The threshold for the top 45% additional rate of income tax was cut to £125,140 from £150,000.
The government is also fixing other personal tax thresholds within income tax, NICs and inheritance tax for an additional two years, until April 2028.
The Dividend Allowance will be reduced from £2,000 to £1,000 next year and £500 from April 2024.
In addition, the capital gains tax exemption will be reduced from £12,300 to £6,000 next year and then to £3,000 from April 2024.
As energy prices continue to drive inflation, the Chancellor confirmed that the Energy Price Guarantee will be extended for a year from April 2023. However, the level at which typical bills are capped will increase to £3,000 a year from £2,500.
The windfall tax on the profits of oil and gas firms was increased from 25% to 35% and extended until March 2028.
The Chancellor also announced a £13.6 billion package of support for business rates payers in England.

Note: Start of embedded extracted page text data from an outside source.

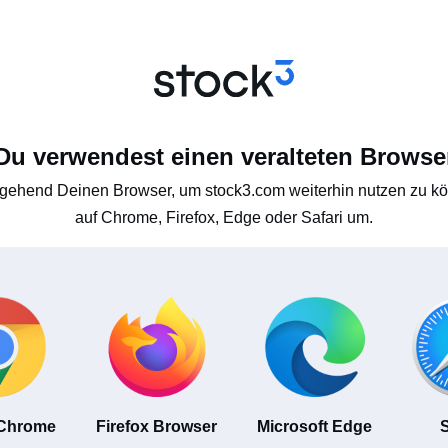
Du verwendest einen veralteten Browse
gehend Deinen Browser, um stock3.com weiterhin nutzen zu kön
auf Chrome, Firefox, Edge oder Safari um.
 Chrome
Firefox Browser
Microsoft Edge
S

To protect businesses from rising inflation, the multiplier will be frozen in 2023/24, while relief for 230,000 businesses in the retail, hospitality and leisure sectors was also increased from 50% to 75% next year.
Mr Hunt also confirmed the National Living Wage (NLW) will rise from £9.50 to £10.42 an hour, while the triple lock on state pensions was protected.
The Chancellor said:
‘There is a global energy crisis, a global inflation crisis and a global economic crisis. But today with this plan for stability, growth and public services, we will face into the storm. Because of the difficult decisions we take in our plan, we strengthen our public finances, bring down inflation and protect jobs.’